* _Task item_:
Without changing anything, reproduce every record below.

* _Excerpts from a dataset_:

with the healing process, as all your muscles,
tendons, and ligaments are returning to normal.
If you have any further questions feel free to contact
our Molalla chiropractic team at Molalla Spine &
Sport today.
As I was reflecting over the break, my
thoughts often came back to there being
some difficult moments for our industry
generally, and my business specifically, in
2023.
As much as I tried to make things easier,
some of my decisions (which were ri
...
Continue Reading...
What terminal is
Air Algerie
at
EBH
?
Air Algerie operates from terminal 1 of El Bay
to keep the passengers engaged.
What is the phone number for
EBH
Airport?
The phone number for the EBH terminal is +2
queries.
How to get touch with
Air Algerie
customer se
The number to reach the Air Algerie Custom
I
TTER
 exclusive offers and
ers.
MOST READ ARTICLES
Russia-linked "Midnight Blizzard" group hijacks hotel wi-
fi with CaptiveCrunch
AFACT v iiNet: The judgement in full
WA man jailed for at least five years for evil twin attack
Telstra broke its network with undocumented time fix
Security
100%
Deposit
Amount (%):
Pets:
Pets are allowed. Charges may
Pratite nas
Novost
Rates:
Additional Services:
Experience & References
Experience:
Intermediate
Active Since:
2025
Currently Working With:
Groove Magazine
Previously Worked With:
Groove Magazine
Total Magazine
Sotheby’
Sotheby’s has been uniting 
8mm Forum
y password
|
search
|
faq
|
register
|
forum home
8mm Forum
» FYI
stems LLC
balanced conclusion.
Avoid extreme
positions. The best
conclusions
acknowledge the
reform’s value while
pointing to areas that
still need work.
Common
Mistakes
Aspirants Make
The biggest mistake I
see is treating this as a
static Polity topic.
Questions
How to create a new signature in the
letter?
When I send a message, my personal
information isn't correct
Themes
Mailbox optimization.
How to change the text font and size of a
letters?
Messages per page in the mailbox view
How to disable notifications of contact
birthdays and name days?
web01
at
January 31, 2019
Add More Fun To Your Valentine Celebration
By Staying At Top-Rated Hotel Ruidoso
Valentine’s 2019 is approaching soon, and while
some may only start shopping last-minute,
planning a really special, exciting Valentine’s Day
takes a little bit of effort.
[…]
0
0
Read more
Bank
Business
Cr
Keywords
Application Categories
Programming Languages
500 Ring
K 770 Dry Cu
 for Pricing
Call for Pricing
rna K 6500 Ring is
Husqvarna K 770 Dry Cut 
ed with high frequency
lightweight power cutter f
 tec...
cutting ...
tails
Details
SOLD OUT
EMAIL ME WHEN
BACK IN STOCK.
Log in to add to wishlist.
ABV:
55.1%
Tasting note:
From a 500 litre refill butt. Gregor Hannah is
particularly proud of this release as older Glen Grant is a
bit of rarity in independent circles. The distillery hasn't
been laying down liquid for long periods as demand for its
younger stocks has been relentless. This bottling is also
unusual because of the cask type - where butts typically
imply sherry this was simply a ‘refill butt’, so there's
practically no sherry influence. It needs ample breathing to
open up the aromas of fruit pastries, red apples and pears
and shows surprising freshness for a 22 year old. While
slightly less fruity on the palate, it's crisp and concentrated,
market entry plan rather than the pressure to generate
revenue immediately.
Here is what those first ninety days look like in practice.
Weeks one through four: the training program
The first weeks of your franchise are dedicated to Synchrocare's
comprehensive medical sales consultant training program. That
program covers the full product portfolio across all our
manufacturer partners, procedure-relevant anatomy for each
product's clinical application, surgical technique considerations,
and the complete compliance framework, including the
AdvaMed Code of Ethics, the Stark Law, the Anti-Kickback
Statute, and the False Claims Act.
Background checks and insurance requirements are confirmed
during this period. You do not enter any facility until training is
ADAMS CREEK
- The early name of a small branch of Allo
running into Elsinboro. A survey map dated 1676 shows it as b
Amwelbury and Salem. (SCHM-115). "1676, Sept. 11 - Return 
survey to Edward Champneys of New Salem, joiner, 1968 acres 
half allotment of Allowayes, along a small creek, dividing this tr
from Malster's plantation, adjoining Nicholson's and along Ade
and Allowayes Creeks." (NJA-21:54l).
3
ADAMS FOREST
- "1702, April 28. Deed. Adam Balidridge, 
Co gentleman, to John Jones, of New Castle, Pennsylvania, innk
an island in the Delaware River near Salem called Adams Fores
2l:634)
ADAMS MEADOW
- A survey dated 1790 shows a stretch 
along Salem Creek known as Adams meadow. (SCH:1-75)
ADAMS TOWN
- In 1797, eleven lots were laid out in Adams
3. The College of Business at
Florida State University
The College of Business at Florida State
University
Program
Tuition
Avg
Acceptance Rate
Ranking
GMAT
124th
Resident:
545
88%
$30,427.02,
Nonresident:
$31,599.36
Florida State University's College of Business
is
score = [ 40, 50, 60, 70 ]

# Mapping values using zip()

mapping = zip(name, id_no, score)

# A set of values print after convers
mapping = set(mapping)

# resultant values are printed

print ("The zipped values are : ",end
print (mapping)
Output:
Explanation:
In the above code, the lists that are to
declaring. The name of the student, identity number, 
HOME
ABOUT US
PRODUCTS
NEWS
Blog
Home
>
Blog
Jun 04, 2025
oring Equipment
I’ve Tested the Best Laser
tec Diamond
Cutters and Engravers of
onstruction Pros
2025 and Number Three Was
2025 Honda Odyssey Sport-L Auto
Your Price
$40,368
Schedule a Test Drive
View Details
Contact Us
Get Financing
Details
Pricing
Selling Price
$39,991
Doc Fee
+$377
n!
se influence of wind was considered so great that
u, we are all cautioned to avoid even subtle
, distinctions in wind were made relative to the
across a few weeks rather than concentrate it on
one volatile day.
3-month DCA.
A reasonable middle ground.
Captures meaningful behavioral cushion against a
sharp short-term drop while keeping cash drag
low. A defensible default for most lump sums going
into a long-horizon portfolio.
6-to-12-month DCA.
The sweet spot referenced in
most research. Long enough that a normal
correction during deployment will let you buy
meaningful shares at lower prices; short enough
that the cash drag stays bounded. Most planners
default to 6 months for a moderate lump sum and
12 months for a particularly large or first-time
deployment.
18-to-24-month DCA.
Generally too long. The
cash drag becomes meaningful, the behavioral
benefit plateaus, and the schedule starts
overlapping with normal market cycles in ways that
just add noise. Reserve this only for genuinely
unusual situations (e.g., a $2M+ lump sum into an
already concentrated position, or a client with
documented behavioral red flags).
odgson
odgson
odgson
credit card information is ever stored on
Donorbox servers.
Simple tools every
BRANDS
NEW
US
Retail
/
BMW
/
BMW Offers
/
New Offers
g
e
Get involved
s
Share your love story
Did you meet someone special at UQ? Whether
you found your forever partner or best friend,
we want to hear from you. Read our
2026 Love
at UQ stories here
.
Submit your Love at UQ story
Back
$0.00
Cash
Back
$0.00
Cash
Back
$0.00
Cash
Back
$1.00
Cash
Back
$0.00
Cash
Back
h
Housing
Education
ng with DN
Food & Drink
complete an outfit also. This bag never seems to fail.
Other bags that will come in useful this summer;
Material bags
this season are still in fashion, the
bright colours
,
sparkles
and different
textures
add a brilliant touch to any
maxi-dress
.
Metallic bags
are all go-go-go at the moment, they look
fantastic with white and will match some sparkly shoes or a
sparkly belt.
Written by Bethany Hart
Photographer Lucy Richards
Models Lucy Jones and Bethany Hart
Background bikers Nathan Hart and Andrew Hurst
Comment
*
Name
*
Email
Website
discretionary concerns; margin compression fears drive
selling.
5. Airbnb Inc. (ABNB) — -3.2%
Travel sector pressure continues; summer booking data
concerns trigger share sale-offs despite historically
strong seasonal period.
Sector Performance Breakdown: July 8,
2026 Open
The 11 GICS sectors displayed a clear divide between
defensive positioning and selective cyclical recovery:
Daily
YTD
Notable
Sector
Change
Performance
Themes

* _Response box_:
with the healing process, as all your muscles,
tendons, and ligaments are returning to normal.
If you have any further questions feel free to contact
our Molalla chiropractic team at Molalla Spine &
Sport today.
As I was reflecting over the break, my
thoughts often came back to there being
some difficult moments for our industry
generally, and my business specifically, in
2023.
As much as I tried to make things easier,
some of my decisions (which were ri
...
Continue Reading...
What terminal is
Air Algerie
at
EBH
?
Air Algerie operates from terminal 1 of El Bay
to keep the passengers engaged.
What is the phone number for
EBH
Airport?
The phone number for the EBH terminal is +2
queries.
How to get touch with
Air Algerie
customer se
The number to reach the Air Algerie Custom
I
TTER
 exclusive offers and
ers.
MOST READ ARTICLES
Russia-linked "Midnight Blizzard" group hijacks hotel wi-
fi with CaptiveCrunch
AFACT v iiNet: The judgement in full
WA man jailed for at least five years for evil twin attack
Telstra broke its network with undocumented time fix
Security
100%
Deposit
Amount (%):
Pets:
Pets are allowed. Charges may
Pratite nas
Novost
Rates:
Additional Services:
Experience & References
Experience:
Intermediate
Active Since:
2025
Currently Working With:
Groove Magazine
Previously Worked With:
Groove Magazine
Total Magazine
Sotheby’
Sotheby’s has been uniting 
8mm Forum
y password
|
search
|
faq
|
register
|
forum home
8mm Forum
» FYI
stems LLC
balanced conclusion.
Avoid extreme
positions. The best
conclusions
acknowledge the
reform’s value while
pointing to areas that
still need work.
Common
Mistakes
Aspirants Make
The biggest mistake I
see is treating this as a
static Polity topic.
Questions
How to create a new signature in the
letter?
When I send a message, my personal
information isn't correct
Themes
Mailbox optimization.
How to change the text font and size of a
letters?
Messages per page in the mailbox view
How to disable notifications of contact
birthdays and name days?
web01
at
January 31, 2019
Add More Fun To Your Valentine Celebration
By Staying At Top-Rated Hotel Ruidoso
Valentine’s 2019 is approaching soon, and while
some may only start shopping last-minute,
planning a really special, exciting Valentine’s Day
takes a little bit of effort.
[…]
0
0
Read more
Bank
Business
Cr
Keywords
Application Categories
Programming Languages
500 Ring
K 770 Dry Cu
 for Pricing
Call for Pricing
rna K 6500 Ring is
Husqvarna K 770 Dry Cut 
ed with high frequency
lightweight power cutter f
 tec...
cutting ...
tails
Details
SOLD OUT
EMAIL ME WHEN
BACK IN STOCK.
Log in to add to wishlist.
ABV:
55.1%
Tasting note:
From a 500 litre refill butt. Gregor Hannah is
particularly proud of this release as older Glen Grant is a
bit of rarity in independent circles. The distillery hasn't
been laying down liquid for long periods as demand for its
younger stocks has been relentless. This bottling is also
unusual because of the cask type - where butts typically
imply sherry this was simply a ‘refill butt’, so there's
practically no sherry influence. It needs ample breathing to
open up the aromas of fruit pastries, red apples and pears
and shows surprising freshness for a 22 year old. While
slightly less fruity on the palate, it's crisp and concentrated,
market entry plan rather than the pressure to generate
revenue immediately.
Here is what those first ninety days look like in practice.
Weeks one through four: the training program
The first weeks of your franchise are dedicated to Synchrocare's
comprehensive medical sales consultant training program. That
program covers the full product portfolio across all our
manufacturer partners, procedure-relevant anatomy for each
product's clinical application, surgical technique considerations,
and the complete compliance framework, including the
AdvaMed Code of Ethics, the Stark Law, the Anti-Kickback
Statute, and the False Claims Act.
Background checks and insurance requirements are confirmed
during this period. You do not enter any facility until training is
ADAMS CREEK
- The early name of a small branch of Allo
running into Elsinboro. A survey map dated 1676 shows it as b
Amwelbury and Salem. (SCHM-115). "1676, Sept. 11 - Return 
survey to Edward Champneys of New Salem, joiner, 1968 acres 
half allotment of Allowayes, along a small creek, dividing this tr
from Malster's plantation, adjoining Nicholson's and along Ade
and Allowayes Creeks." (NJA-21:54l).
3
ADAMS FOREST
- "1702, April 28. Deed. Adam Balidridge, 
Co gentleman, to John Jones, of New Castle, Pennsylvania, innk
an island in the Delaware River near Salem called Adams Fores
2l:634)
ADAMS MEADOW
- A survey dated 1790 shows a stretch 
along Salem Creek known as Adams meadow. (SCH:1-75)
ADAMS TOWN
- In 1797, eleven lots were laid out in Adams
3. The College of Business at
Florida State University
The College of Business at Florida State
University
Program
Tuition
Avg
Acceptance Rate
Ranking
GMAT
124th
Resident:
545
88%
$30,427.02,
Nonresident:
$31,599.36
Florida State University's College of Business
is
score = [ 40, 50, 60, 70 ]

# Mapping values using zip()

mapping = zip(name, id_no, score)

# A set of values print after convers
mapping = set(mapping)

# resultant values are printed

print ("The zipped values are : ",end
print (mapping)
Output:
Explanation:
In the above code, the lists that are to
declaring. The name of the student, identity number, 
HOME
ABOUT US
PRODUCTS
NEWS
Blog
Home
>
Blog
Jun 04, 2025
oring Equipment
I’ve Tested the Best Laser
tec Diamond
Cutters and Engravers of
onstruction Pros
2025 and Number Three Was
2025 Honda Odyssey Sport-L Auto
Your Price
$40,368
Schedule a Test Drive
View Details
Contact Us
Get Financing
Details
Pricing
Selling Price
$39,991
Doc Fee
+$377
n!
se influence of wind was considered so great that
u, we are all cautioned to avoid even subtle
, distinctions in wind were made relative to the
across a few weeks rather than concentrate it on
one volatile day.
3-month DCA.
A reasonable middle ground.
Captures meaningful behavioral cushion against a
sharp short-term drop while keeping cash drag
low. A defensible default for most lump sums going
into a long-horizon portfolio.
6-to-12-month DCA.
The sweet spot referenced in
most research. Long enough that a normal
correction during deployment will let you buy
meaningful shares at lower prices; short enough
that the cash drag stays bounded. Most planners
default to 6 months for a moderate lump sum and
12 months for a particularly large or first-time
deployment.
18-to-24-month DCA.
Generally too long. The
cash drag becomes meaningful, the behavioral
benefit plateaus, and the schedule starts
overlapping with normal market cycles in ways that
just add noise. Reserve this only for genuinely
unusual situations (e.g., a $2M+ lump sum into an
already concentrated position, or a client with
documented behavioral red flags).
odgson
odgson
odgson
credit card information is ever stored on
Donorbox servers.
Simple tools every
BRANDS
NEW
US
Retail
/
BMW
/
BMW Offers
/
New Offers
g
e
Get involved
s
Share your love story
Did you meet someone special at UQ? Whether
you found your forever partner or best friend,
we want to hear from you. Read our
2026 Love
at UQ stories here
.
Submit your Love at UQ story
Back
$0.00
Cash
Back
$0.00
Cash
Back
$0.00
Cash
Back
$1.00
Cash
Back
$0.00
Cash
Back
h
Housing
Education
ng with DN
Food & Drink
complete an outfit also. This bag never seems to fail.
Other bags that will come in useful this summer;
Material bags
this season are still in fashion, the
bright colours
,
sparkles
and different
textures
add a brilliant touch to any
maxi-dress
.
Metallic bags
are all go-go-go at the moment, they look
fantastic with white and will match some sparkly shoes or a
sparkly belt.
Written by Bethany Hart
Photographer Lucy Richards
Models Lucy Jones and Bethany Hart
Background bikers Nathan Hart and Andrew Hurst
Comment
*
Name
*
Email
Website
discretionary concerns; margin compression fears drive
selling.
5. Airbnb Inc. (ABNB) — -3.2%
Travel sector pressure continues; summer booking data
concerns trigger share sale-offs despite historically
strong seasonal period.
Sector Performance Breakdown: July 8,
2026 Open
The 11 GICS sectors displayed a clear divide between
defensive positioning and selective cyclical recovery:
Daily
YTD
Notable
Sector
Change
Performance
Themes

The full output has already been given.